◆ WORK REQUEST
Make an exact copy of every entry, leaving the pictures out.

═══

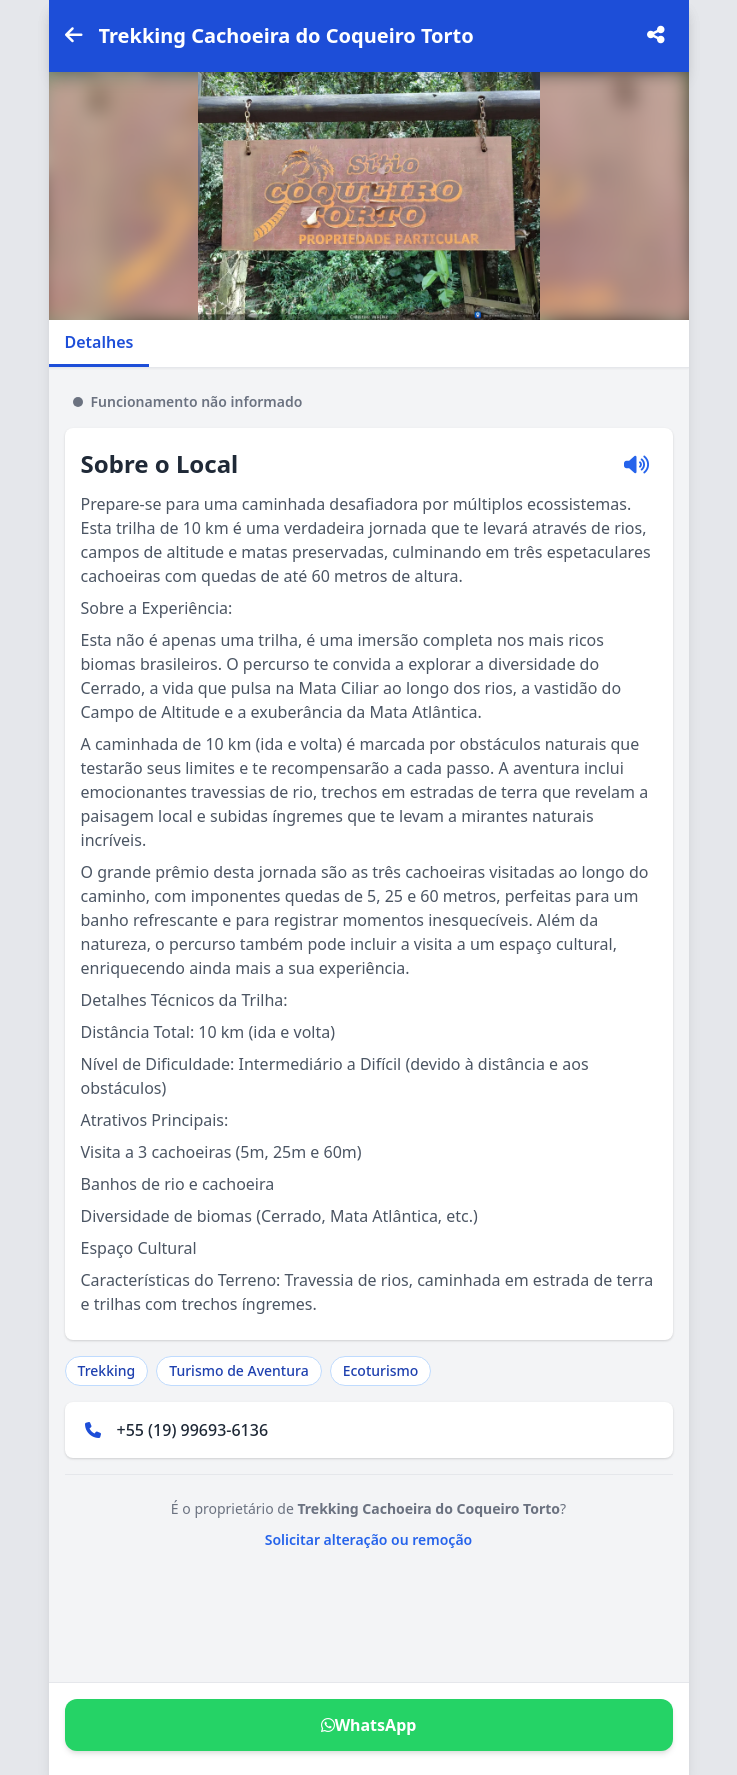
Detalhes (99, 342)
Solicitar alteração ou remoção (368, 1539)
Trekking (107, 1370)
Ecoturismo (381, 1370)
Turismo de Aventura (238, 1370)
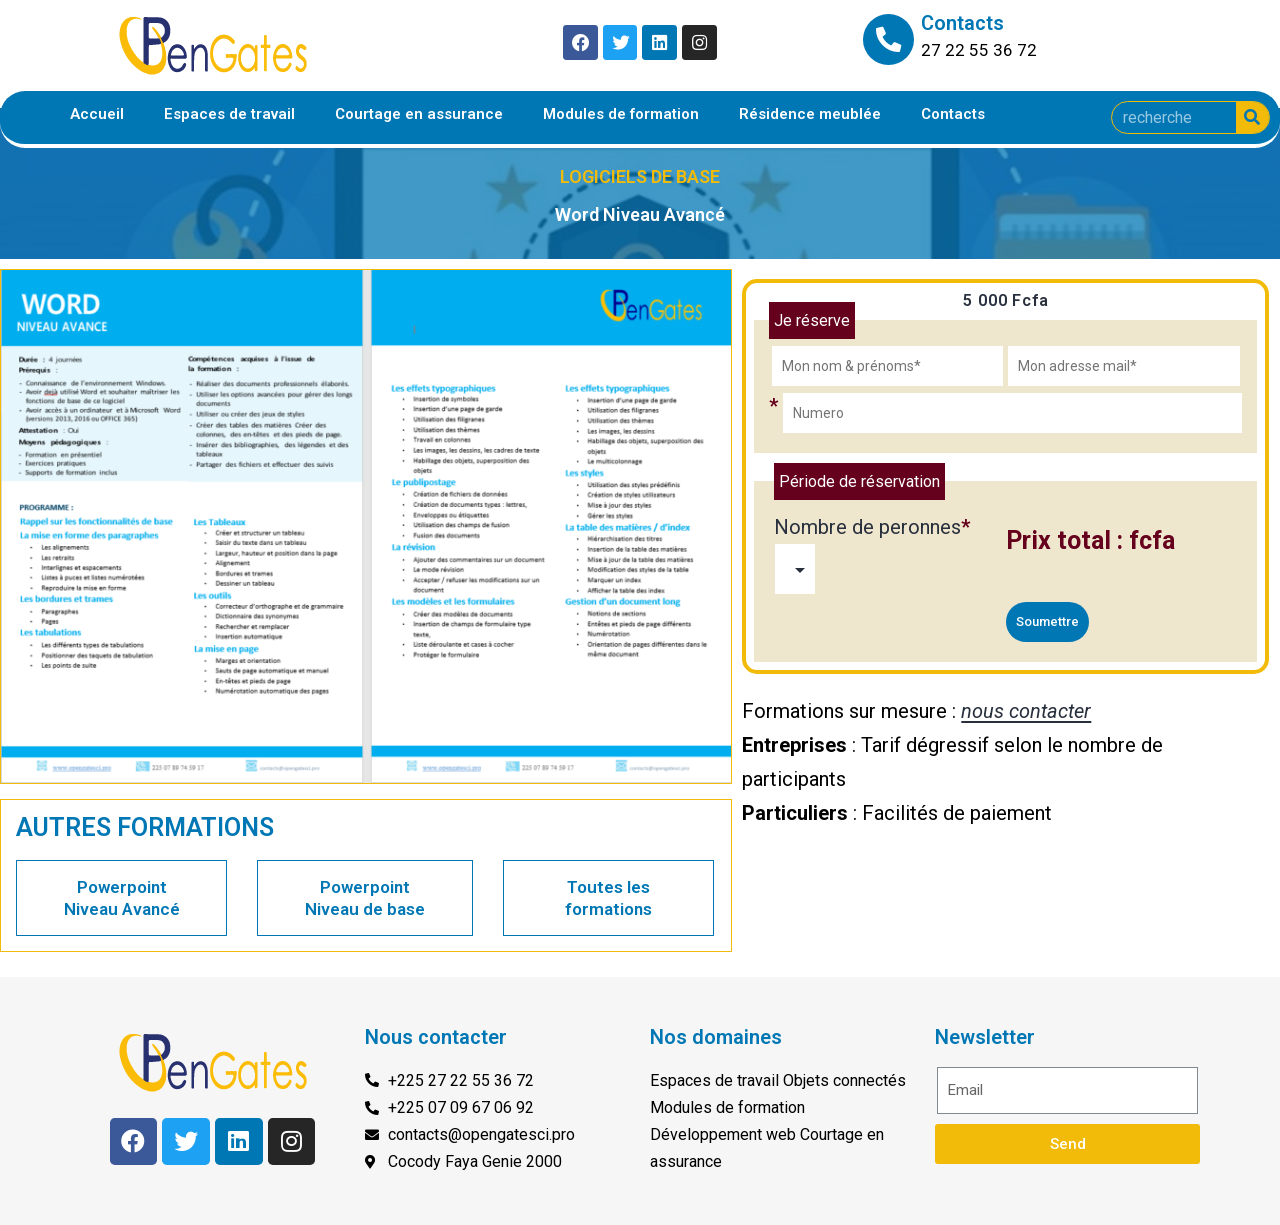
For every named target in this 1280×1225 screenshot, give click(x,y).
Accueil (97, 114)
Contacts (953, 114)
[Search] (1252, 117)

═══

◆ SOLUTION TO THE PROBLEM
Detalhes (99, 342)
Solicitar alteração ou remoção (368, 1539)
Trekking (107, 1370)
Ecoturismo (381, 1370)
Turismo de Aventura (238, 1370)
For every named target in this 1280×1225 screenshot, give click(x,y).
Accueil (97, 114)
Contacts (953, 114)
[Search] (1252, 117)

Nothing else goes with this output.